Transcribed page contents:
************

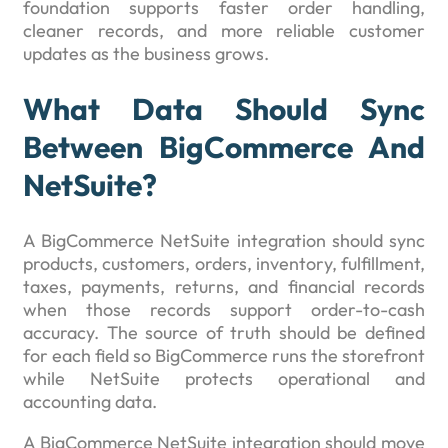
foundation supports faster order handling,
cleaner records, and more reliable customer
updates as the business grows.
What Data Should Sync
Between BigCommerce And
NetSuite?
A BigCommerce NetSuite integration should sync
products, customers, orders, inventory, fulfillment,
taxes, payments, returns, and financial records
when those records support order-to-cash
accuracy. The source of truth should be defined
for each field so BigCommerce runs the storefront
while NetSuite protects operational and
accounting data.
A BigCommerce NetSuite integration should move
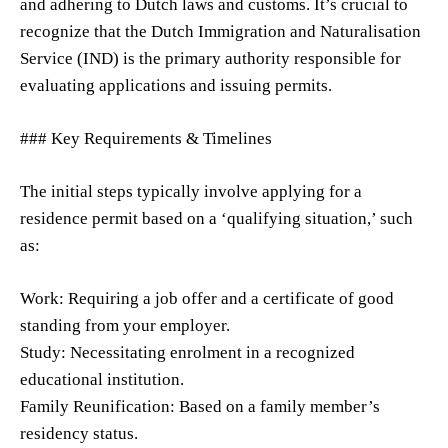
and adhering to Dutch laws and customs. It’s crucial to
recognize that the Dutch Immigration and Naturalisation
Service (IND) is the primary authority responsible for
evaluating applications and issuing permits.
### Key Requirements & Timelines
The initial steps typically involve applying for a
residence permit based on a ‘qualifying situation,’ such
as:
Work: Requiring a job offer and a certificate of good
standing from your employer.
Study: Necessitating enrolment in a recognized
educational institution.
Family Reunification: Based on a family member’s
residency status.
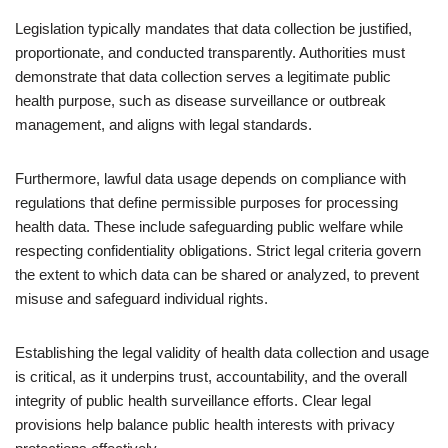
Legislation typically mandates that data collection be justified,
proportionate, and conducted transparently. Authorities must
demonstrate that data collection serves a legitimate public
health purpose, such as disease surveillance or outbreak
management, and aligns with legal standards.
Furthermore, lawful data usage depends on compliance with
regulations that define permissible purposes for processing
health data. These include safeguarding public welfare while
respecting confidentiality obligations. Strict legal criteria govern
the extent to which data can be shared or analyzed, to prevent
misuse and safeguard individual rights.
Establishing the legal validity of health data collection and usage
is critical, as it underpins trust, accountability, and the overall
integrity of public health surveillance efforts. Clear legal
provisions help balance public health interests with privacy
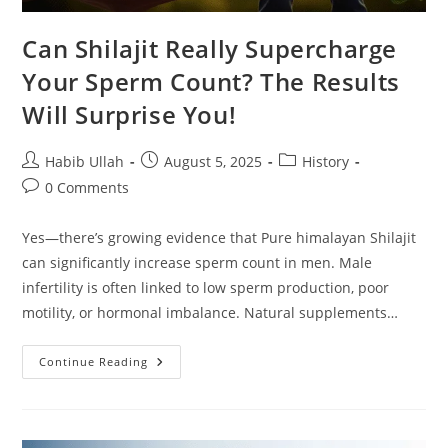
Can Shilajit Really Supercharge
Your Sperm Count? The Results
Will Surprise You!
Habib Ullah
August 5, 2025
History
0 Comments
Yes—there’s growing evidence that Pure himalayan Shilajit
can significantly increase sperm count in men. Male
infertility is often linked to low sperm production, poor
motility, or hormonal imbalance. Natural supplements…
Continue Reading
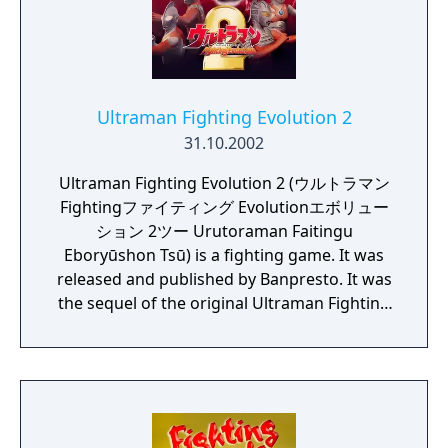
Ultraman Fighting Evolution 2
31.10.2002
Ultraman Fighting Evolution 2 (ウルトラマン
Fightingファイティング Evolutionエボリュー
ション 2ツー Urutoraman Faitingu
Eboryūshon Tsū) is a fighting game. It was
released and published by Banpresto. It was
the sequel of the original Ultraman Fighting
Evolution series.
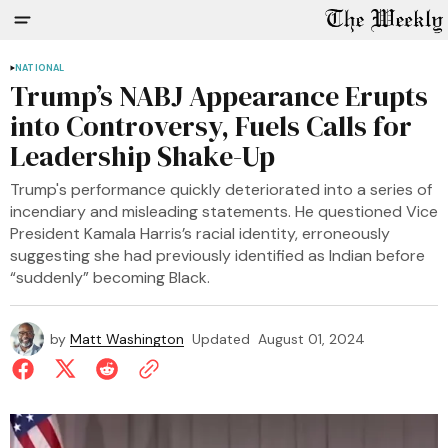
NATIONAL
Trump’s NABJ Appearance Erupts
into Controversy, Fuels Calls for
Leadership Shake-Up
Trump's performance quickly deteriorated into a series of
incendiary and misleading statements. He questioned Vice
President Kamala Harris’s racial identity, erroneously
suggesting she had previously identified as Indian before
“suddenly” becoming Black.
by
Matt Washington
Updated
August 01, 2024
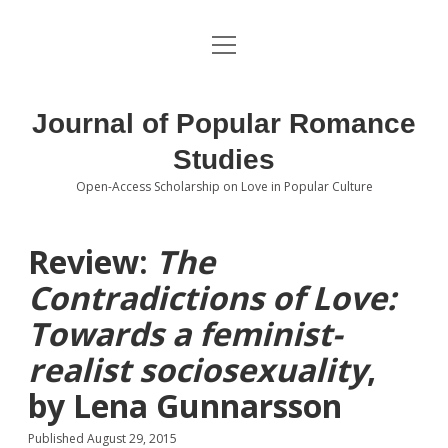
open
About the Journal
menu
Volumes
Journal of Popular Romance
Editorial Board
Studies
Open-Access Scholarship on Love in Popular Culture
Submissions
open
dropdown
menu
Editorial Policies
Contact
Review:
The
Contradictions of Love:
Special Issue Call for Papers
Towards a feminist-
Book Review Submissions
realist sociosexuality
,
Notes and Queries Section
by Lena Gunnarsson
Topics of Interest
Published August 29, 2015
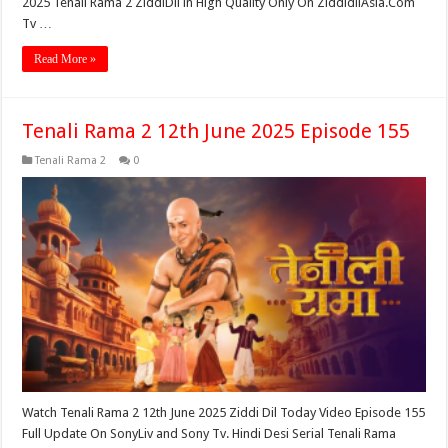
2025 Tenali Rama 2 ZiddiDil in High Quality Only On ZiddidilAsia.Com
Tv …
Read More »
Tenali Rama 2 12th June 2025 Episode 155
Tenali Rama 2
0
Watch Tenali Rama 2 12th June 2025 Ziddi Dil Today Video Episode 155
Full Update On SonyLiv and Sony Tv. Hindi Desi Serial Tenali Rama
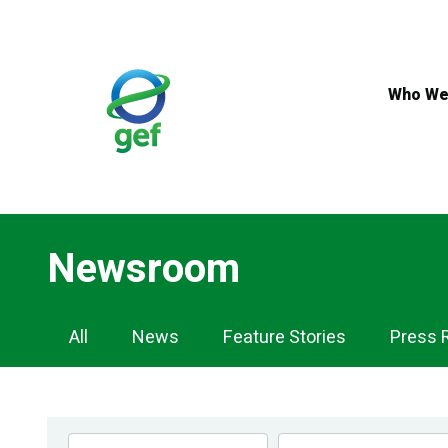
Skip
to
main
content
Who We
Newsroom
Newsroom
All
News
Feature Stories
Press 
Navigation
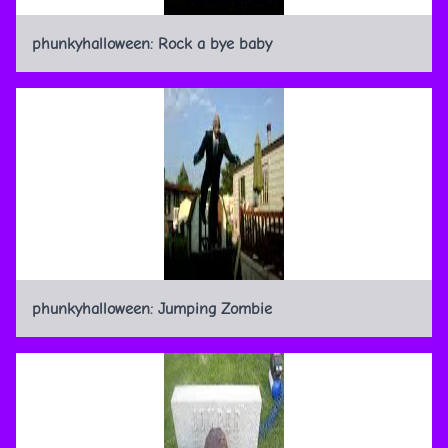
phunkyhalloween: Rock a bye baby
phunkyhalloween: Jumping Zombie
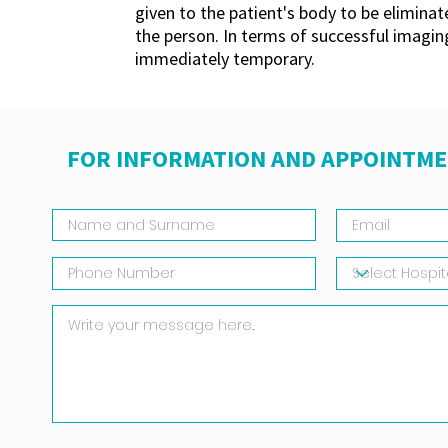
given to the patient's body to be eliminat
the person. In terms of successful imaging,
immediately temporary.
FOR INFORMATION AND APPOINTME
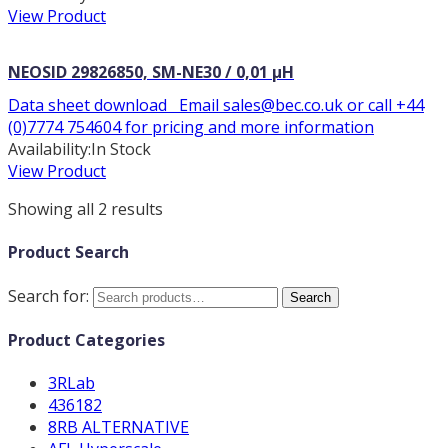
View Product
NEOSID 29826850, SM-NE30 / 0,01 µH
Data sheet download Email sales@bec.co.uk or call +44
(0)7774 754604 for pricing and more information
Availability:
In Stock
View Product
Showing all 2 results
Product Search
Search for:
Search
Product Categories
3RLab
436182
8RB ALTERNATIVE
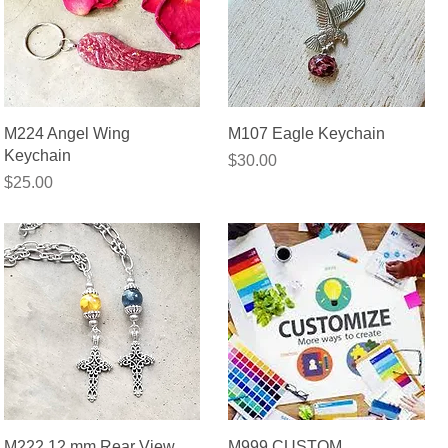
Quick View
Quick View
M224 Angel Wing
M107 Eagle Keychain
Keychain
Price
$30.00
Price
$25.00
Quick View
Quick View
M222 12 mm Rear View
M999 CUSTOM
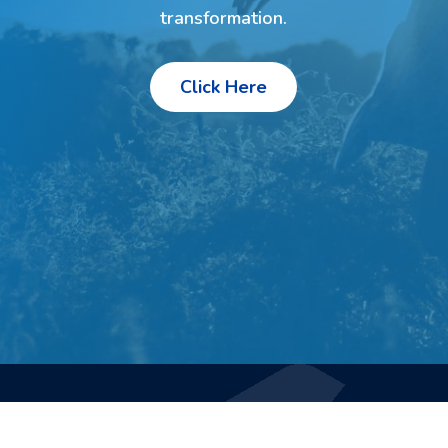
transformation.
Click Here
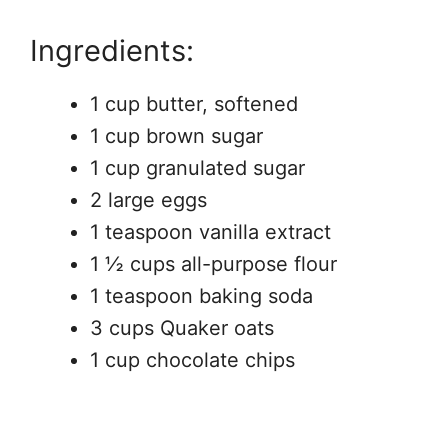
Ingredients:
1 cup butter, softened
1 cup brown sugar
1 cup granulated sugar
2 large eggs
1 teaspoon vanilla extract
1 ½ cups all-purpose flour
1 teaspoon baking soda
3 cups Quaker oats
1 cup chocolate chips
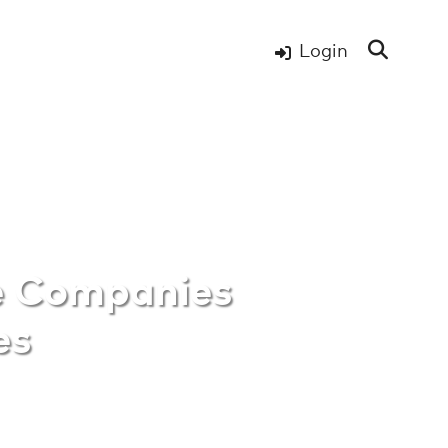
Login
re Companies
e Companies
es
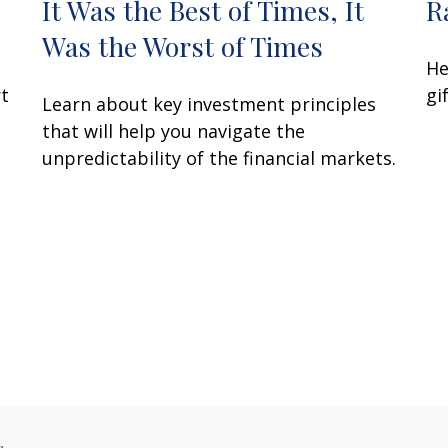
It Was the Best of Times, It
R
Was the Worst of Times
He
rt
gi
Learn about key investment principles
that will help you navigate the
unpredictability of the financial markets.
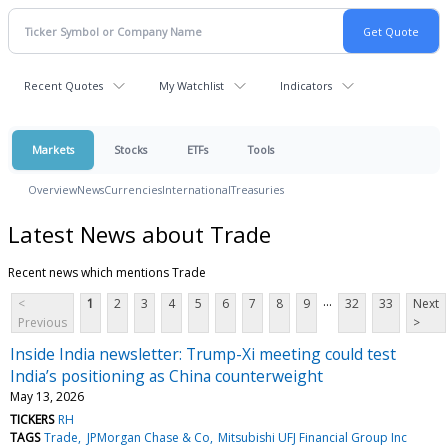
Recent Quotes
My Watchlist
Indicators
Markets
Stocks
ETFs
Tools
Overview
News
Currencies
International
Treasuries
Latest News about Trade
Recent news which mentions Trade
...
<
1
2
3
4
5
6
7
8
9
32
33
Next
Previous
>
Inside India newsletter: Trump-Xi meeting could test
India’s positioning as China counterweight
May 13, 2026
TICKERS
RH
TAGS
Trade
JPMorgan Chase & Co
Mitsubishi UFJ Financial Group Inc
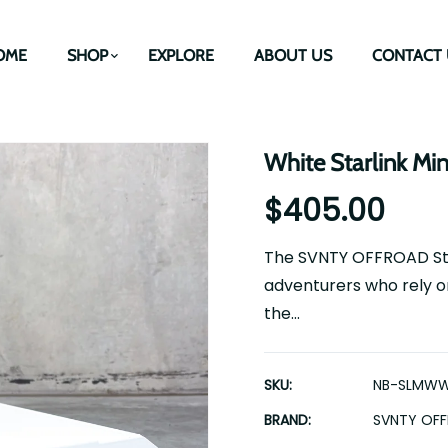
OME
SHOP
EXPLORE
ABOUT US
CONTACT 
White Starlink Mi
$405.00
The SVNTY OFFROAD Starl
adventurers who rely on
the...
SKU:
NB-SLMW
BRAND:
SVNTY OF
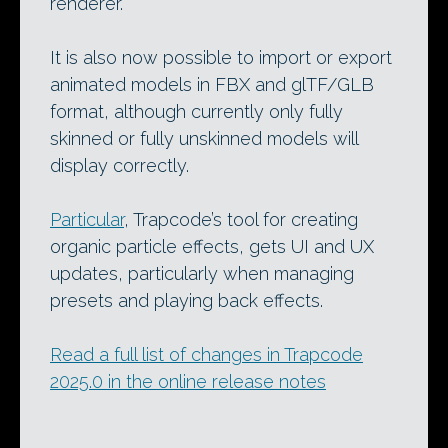
renderer.
It is also now possible to import or export
animated models in FBX and glTF/GLB
format, although currently only fully
skinned or fully unskinned models will
display correctly.
Particular
, Trapcode’s tool for creating
organic particle effects, gets UI and UX
updates, particularly when managing
presets and playing back effects.
Read a full list of changes in Trapcode
2025.0 in the online release notes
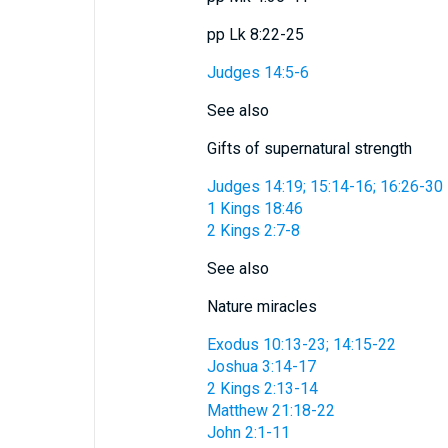
pp Lk 8:22-25
Judges 14:5-6
See also
Gifts of supernatural strength
Judges 14:19; 15:14-16; 16:26-30
1 Kings 18:46
2 Kings 2:7-8
See also
Nature miracles
Exodus 10:13-23; 14:15-22
Joshua 3:14-17
2 Kings 2:13-14
Matthew 21:18-22
John 2:1-11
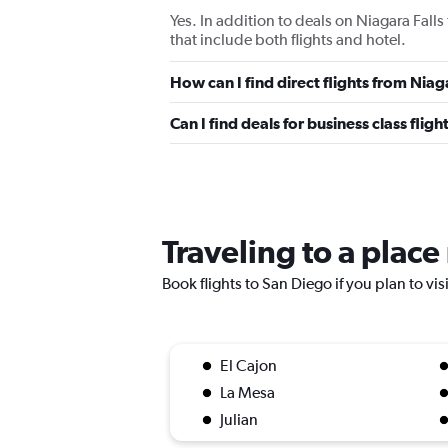
Yes. In addition to deals on Niagara Fall
that include both flights and hotel.
How can I find direct flights from Niag
Can I find deals for business class flig
Traveling to a plac
Book flights to San Diego if you plan to vis
El Cajon
La Mesa
Julian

************

= Your objective =
Reproduce each line from the data that has "Trump" in it.

= Solution to this problem =
Trump’s NABJ Appearance Erupts
Trump's performance quickly deteriorated into a series of
Inside India newsletter: Trump-Xi meeting could test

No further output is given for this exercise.